TASK DIRECTIONS: Give back every entry below, exactly as written.

BEGIN

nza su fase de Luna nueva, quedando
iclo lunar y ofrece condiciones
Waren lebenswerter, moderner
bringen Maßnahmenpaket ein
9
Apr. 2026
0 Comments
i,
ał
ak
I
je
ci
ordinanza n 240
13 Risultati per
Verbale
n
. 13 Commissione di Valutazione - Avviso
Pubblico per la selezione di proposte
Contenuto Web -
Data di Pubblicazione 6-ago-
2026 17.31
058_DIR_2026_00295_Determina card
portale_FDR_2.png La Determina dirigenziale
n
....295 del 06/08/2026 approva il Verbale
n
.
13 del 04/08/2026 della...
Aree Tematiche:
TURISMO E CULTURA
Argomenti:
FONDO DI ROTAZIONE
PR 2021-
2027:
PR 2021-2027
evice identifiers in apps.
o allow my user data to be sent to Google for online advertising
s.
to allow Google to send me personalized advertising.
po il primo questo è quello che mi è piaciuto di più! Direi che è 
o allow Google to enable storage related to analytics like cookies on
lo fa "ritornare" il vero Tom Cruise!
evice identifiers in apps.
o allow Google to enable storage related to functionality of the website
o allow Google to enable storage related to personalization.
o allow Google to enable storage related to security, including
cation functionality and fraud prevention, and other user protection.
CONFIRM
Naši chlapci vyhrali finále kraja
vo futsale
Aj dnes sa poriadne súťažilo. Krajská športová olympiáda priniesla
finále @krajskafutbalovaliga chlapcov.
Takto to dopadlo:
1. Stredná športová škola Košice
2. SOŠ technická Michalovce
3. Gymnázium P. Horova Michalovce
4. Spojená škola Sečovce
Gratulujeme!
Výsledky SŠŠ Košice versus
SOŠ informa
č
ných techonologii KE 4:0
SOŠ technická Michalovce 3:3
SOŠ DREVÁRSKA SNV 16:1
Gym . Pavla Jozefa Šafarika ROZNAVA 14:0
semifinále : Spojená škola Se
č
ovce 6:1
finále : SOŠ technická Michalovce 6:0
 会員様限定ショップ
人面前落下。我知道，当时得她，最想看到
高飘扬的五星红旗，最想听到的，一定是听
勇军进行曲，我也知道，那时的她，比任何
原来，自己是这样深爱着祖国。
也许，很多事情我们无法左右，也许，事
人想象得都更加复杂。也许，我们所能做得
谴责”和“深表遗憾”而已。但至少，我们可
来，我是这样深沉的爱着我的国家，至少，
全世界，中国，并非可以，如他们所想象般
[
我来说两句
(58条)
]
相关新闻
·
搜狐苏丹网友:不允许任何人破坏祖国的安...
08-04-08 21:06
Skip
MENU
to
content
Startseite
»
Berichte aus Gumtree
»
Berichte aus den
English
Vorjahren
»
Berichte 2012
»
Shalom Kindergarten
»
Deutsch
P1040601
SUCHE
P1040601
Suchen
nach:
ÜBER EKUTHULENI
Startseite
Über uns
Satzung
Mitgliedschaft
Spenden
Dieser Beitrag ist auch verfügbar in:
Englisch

END

ANSWER BOX:
nza su fase de Luna nueva, quedando
iclo lunar y ofrece condiciones
Waren lebenswerter, moderner
bringen Maßnahmenpaket ein
9
Apr. 2026
0 Comments
i,
ał
ak
I
je
ci
ordinanza n 240
13 Risultati per
Verbale
n
. 13 Commissione di Valutazione - Avviso
Pubblico per la selezione di proposte
Contenuto Web -
Data di Pubblicazione 6-ago-
2026 17.31
058_DIR_2026_00295_Determina card
portale_FDR_2.png La Determina dirigenziale
n
....295 del 06/08/2026 approva il Verbale
n
.
13 del 04/08/2026 della...
Aree Tematiche:
TURISMO E CULTURA
Argomenti:
FONDO DI ROTAZIONE
PR 2021-
2027:
PR 2021-2027
evice identifiers in apps.
o allow my user data to be sent to Google for online advertising
s.
to allow Google to send me personalized advertising.
po il primo questo è quello che mi è piaciuto di più! Direi che è 
o allow Google to enable storage related to analytics like cookies on
lo fa "ritornare" il vero Tom Cruise!
evice identifiers in apps.
o allow Google to enable storage related to functionality of the website
o allow Google to enable storage related to personalization.
o allow Google to enable storage related to security, including
cation functionality and fraud prevention, and other user protection.
CONFIRM
Naši chlapci vyhrali finále kraja
vo futsale
Aj dnes sa poriadne súťažilo. Krajská športová olympiáda priniesla
finále @krajskafutbalovaliga chlapcov.
Takto to dopadlo:
1. Stredná športová škola Košice
2. SOŠ technická Michalovce
3. Gymnázium P. Horova Michalovce
4. Spojená škola Sečovce
Gratulujeme!
Výsledky SŠŠ Košice versus
SOŠ informa
č
ných techonologii KE 4:0
SOŠ technická Michalovce 3:3
SOŠ DREVÁRSKA SNV 16:1
Gym . Pavla Jozefa Šafarika ROZNAVA 14:0
semifinále : Spojená škola Se
č
ovce 6:1
finále : SOŠ technická Michalovce 6:0
 会員様限定ショップ
人面前落下。我知道，当时得她，最想看到
高飘扬的五星红旗，最想听到的，一定是听
勇军进行曲，我也知道，那时的她，比任何
原来，自己是这样深爱着祖国。
也许，很多事情我们无法左右，也许，事
人想象得都更加复杂。也许，我们所能做得
谴责”和“深表遗憾”而已。但至少，我们可
来，我是这样深沉的爱着我的国家，至少，
全世界，中国，并非可以，如他们所想象般
[
我来说两句
(58条)
]
相关新闻
·
搜狐苏丹网友:不允许任何人破坏祖国的安...
08-04-08 21:06
Skip
MENU
to
content
Startseite
»
Berichte aus Gumtree
»
Berichte aus den
English
Vorjahren
»
Berichte 2012
»
Shalom Kindergarten
»
Deutsch
P1040601
SUCHE
P1040601
Suchen
nach:
ÜBER EKUTHULENI
Startseite
Über uns
Satzung
Mitgliedschaft
Spenden
Dieser Beitrag ist auch verfügbar in:
Englisch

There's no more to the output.